Regardez, elle meurt de la mort des enfants.

Et le prêtre anxieux se penche à son oreille.

Elle s'agite un peu, la voilà qui s'éveille,

Elle voudrait parler, la voilà qui s'endort

Plus pâle.

Et le marquis: «Est-ce déjà la mort?»

Et le docteur lui prend les deux mains et sort vite,

On l'enterrait hier matin. Pauvre petite!


DON JUAN PIPÉ

A François Coppée.

Don Juan qui fut grand Seigneur en ce monde

Est aux enfers ainsi qu'un pauvre immonde

Pauvre, sans la barbe faite, et pouilleux,

Et si ce n'étaient la lueur de ses yeux

Et la beauté de sa maigre figure,

En le voyant ainsi quiconque jure

Qu'il est un gueux et non ce héros fier

Aux dames comme aux poètes si cher

Et dont l'auteur de ces humbles chroniques

Vous va parler sur des faits authentiques.

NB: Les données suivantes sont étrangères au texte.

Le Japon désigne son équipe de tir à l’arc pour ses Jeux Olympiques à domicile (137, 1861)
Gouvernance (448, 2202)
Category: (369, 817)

Il a son front dans ses mains et paraît

Penser beaucoup à quelque grand secret.

Il marche à pas douloureux sur la neige,

Car c'est son châtiment que rien n'allège

D'habiter seul et vêtu de léger

Loin de tout lieu où fleurit l'oranger

Et de mener ses tristes promenades

Sous un ciel veuf de toutes sérénades

Et qu'une lune morte éclaire assez

Pour expier tous ses soleils passes.

Il songe. Dieu peut gagner, car le Diable

S'est vu réduire à l'état pitoyable

De tourmenteur et de geôlier gagé

Pour être las trop tôt, et trop âgé.

Du Révolté de jadis il ne reste

Plus qu'un bourreau qu'on paie et qu'on moleste

Si bien qu'enfin la cause de l'Enfer

S'en va tombant comme un fleuve à la mer,

Au sein de l'alliance primitive.

Il ne faut pas que cette honte arrive.

Mais lui, don Juan, n'est pas mort et se sent

Le coeur vif comme un coeur d'adolescent

Et dans sa tête une jeune pensée

Couve et nourrit une force amassée;

S'il est damné, c'est qu'il le voulut bien,

Il avait tout pour être un bon chrétien,

La foi, l'ardeur au ciel, et le baptême,

Et ce désir de volupté lui-même,

Mais s'étant découvert meilleur que Dieu,

Il résolut de se mettre en son lieu.

A cet effet, pour asservir les âmes

Il rendit siens d'abord les coeurs des femmes.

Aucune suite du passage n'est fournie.